安全保障上の懸案を巡り応酬
ルビオ米国務長官と中国の王毅外相は7月22日、フィリピン・マニラで会談し、台湾や南シナ海を含む安全保障問題について協議した。両国間では軍事、通商、地域秩序を巡る意見の違いが続いている。双方は立場の隔たりを認めながら、緊張が制御できない状況に発展することを避ける必要性を確認した。
会談はASEAN関連会合に合わせて行われ、約90分間続いた。ルビオ氏は、米中が世界全体に及ぼす影響を踏まえれば、関係や対話を持たない状態は無責任だとの考えを示した。問題が短期間で解消しないことを前提に、外交ルートを通じて危機を管理する姿勢を明確にした。
台湾周辺の活動に米国が懸念
ルビオ氏は会談で、台湾周辺における中国海警局の活動を取り上げた。こうした行動は、米中が目指す戦略的な安定に反するとの見方を中国側に伝えた。台湾を巡っては、中国が自国領土の一部と位置付ける一方、米国は地域の平和と安定を重視しており、双方の主張には大きな差がある。

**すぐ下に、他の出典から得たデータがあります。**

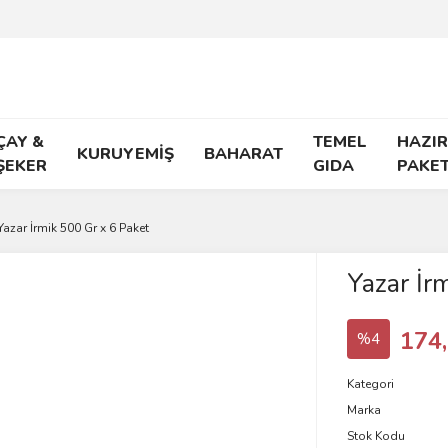
ÇAY &
TEMEL
HAZIR
KURUYEMİŞ
BAHARAT
ŞEKER
GIDA
PAKE
Yazar İrmik 500 Gr x 6 Paket
Yazar İr
174
%4
Kategori
Marka
Stok Kodu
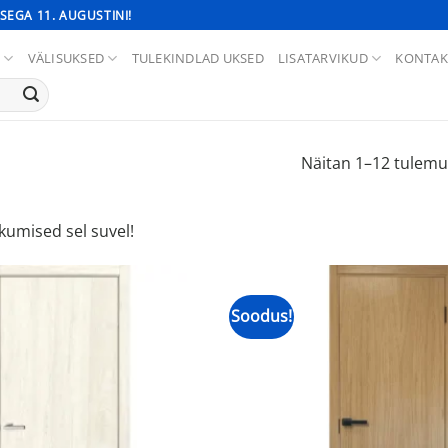
SEGA 11. AUGUSTINI!
D
VÄLISUKSED
TULEKINDLAD UKSED
LISATARVIKUD
KONTAK
Näitan 1–12 tulemu
umised sel suvel!
Soodus!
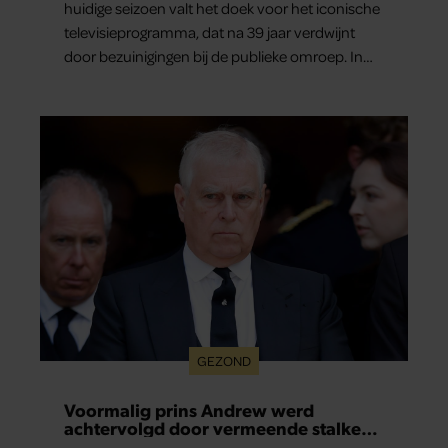
huidige seizoen valt het doek voor het iconische
televisieprogramma, dat na 39 jaar verdwijnt
door bezuinigingen bij de publieke omroep. In
een interview met Leeuwarder Courant vertelt
de presentatrice hoe dubbel dat voor haar voelt.
Hoewel ze uitkijkt naar de laatste reeks, vindt ze
het ook verdrietig dat een televisieklassieker
verdwijnt.
GEZOND
Voormalig prins Andrew werd
achtervolgd door vermeende stalker
met bivakmuts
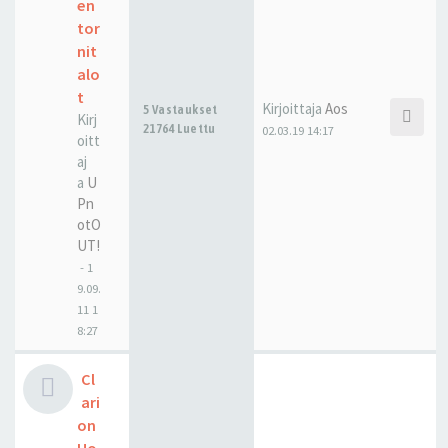
en
tor
nit
alo
t
Kirjoittaja
Aos
5 Vastaukset
Kirj
21764 Luettu
02.03.19 14:17
oitt
aj
a
U
Pn
otO
UT!
-
1
9.09.
11 1
8:27
Cl
ari
on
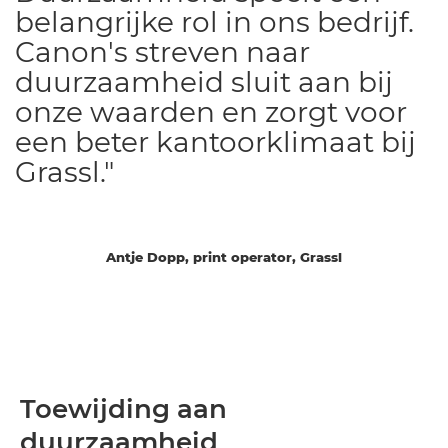
belangrijke rol in ons bedrijf.
Canon's streven naar
duurzaamheid sluit aan bij
onze waarden en zorgt voor
een beter kantoorklimaat bij
Grassl."
Antje Dopp, print operator, Grassl
Toewijding aan
duurzaamheid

王氏は米国に対し、中国が重視する利益と台湾に関する原則を尊重するよう求めた。中国側は、米国の言動が自国の正当な懸念を損なっているとして、意見の相違を適切に管理するよう要求した。台湾への武器供与などを念頭に、中国の立場を改めて示した形となった。
南シナ海情勢でも主張が対立
ルビオ氏は会談前、フィリピンのメディアへの寄稿で、南シナ海における中国の行動を批判していた。地域の米国同盟国が威圧的な圧力に直面しているとし、中国の海洋活動に警戒を表明した。外相会談でも、地域の安全保障を巡る米中の認識差が背景となった。

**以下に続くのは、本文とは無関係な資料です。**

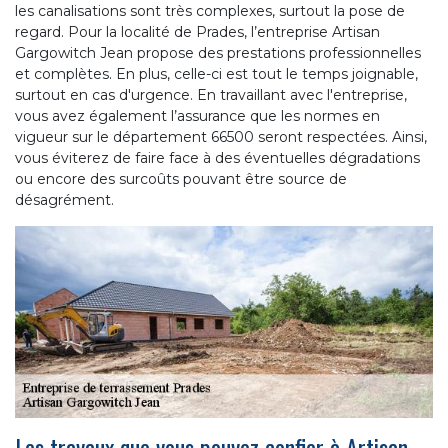
les canalisations sont très complexes, surtout la pose de
regard. Pour la localité de Prades, l’entreprise Artisan
Gargowitch Jean propose des prestations professionnelles
et complètes. En plus, celle-ci est tout le temps joignable,
surtout en cas d'urgence. En travaillant avec l'entreprise,
vous avez également l’assurance que les normes en
vigueur sur le département 66500 seront respectées. Ainsi,
vous éviterez de faire face à des éventuelles dégradations
ou encore des surcoûts pouvant être source de
désagrément.
Les travaux que vous pouvez confier à Artisan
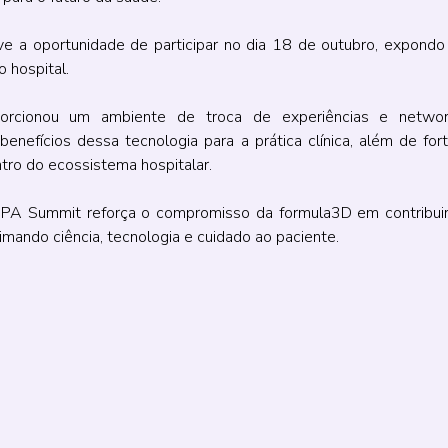
e a oportunidade de participar no dia 18 de outubro, expondo 
 hospital.
orcionou um ambiente de troca de experiências e network
benefícios dessa tecnologia para a prática clínica, além de for
tro do ecossistema hospitalar.
CPA Summit reforça o compromisso da formula3D em contribuir 
mando ciência, tecnologia e cuidado ao paciente.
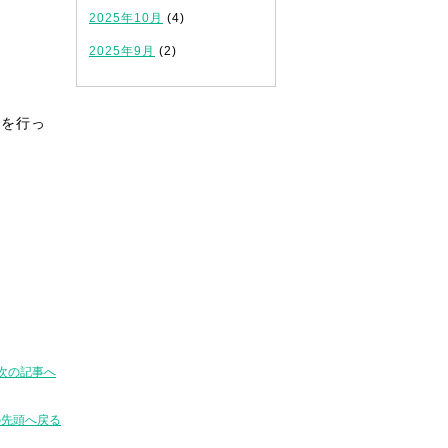
2025年10月
(4)
2025年9月
(2)
習
を行っ
！
次の記事へ
の先頭へ戻る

7月20日に起きた中国海警局とフィリピン海軍の衝突について、ルビオ氏は緊張の高まりはどの当事者の利益にもならないと述べた。そのうえで、米国には防衛条約に基づいてフィリピンを支援する義務があるとの立場を再確認した。中国側との対話を続けつつ、同盟国への関与を維持する米国の方針が示された。
相違を抱えながら協力先を模索
ルビオ氏は、米中には大きな対立が存在する一方、共同で対応できる領域もあると説明した。両国がそれぞれの国益を守ることを認めたうえで、協力可能な分野を特定することが必要だとした。対話の目的を、全面的な関係改善ではなく、競争を一定の範囲に抑えることに置いた。

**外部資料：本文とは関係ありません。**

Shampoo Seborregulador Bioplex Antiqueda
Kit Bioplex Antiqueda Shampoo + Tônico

中国政府の発表では、会談は実務的で積極的な内容だったとされた。王氏も両国首脳が共有した方針を実行に移すため、政治と外交の連絡経路を活用するよう求めた。対立する論点を残しながらも、相互の意図を確認する機会として一定の評価を与えた。
緊張管理と首脳協議を並行
両外相は、9月に予定される習近平国家主席の米国訪問を見据え、次回の高官交流に必要な準備を進めることで合意した。首脳協議を実現させるため、台湾、通商、地域安全保障などの争点について事前調整を続ける。外交当局には、対立の拡大を防ぎながら、首脳間で協議可能な議題をまとめる役割が求められる。
今回の会談で、台湾や南シナ海を巡る立場が接近したわけではない。しかし、双方は相違を認識したうえで接触を続け、偶発的な衝突や関係悪化を抑える方針を共有した。マニラでの協議は、安全保障上の競争が続く中でも、米中が対話の枠組みを維持する姿勢を示すものとなった。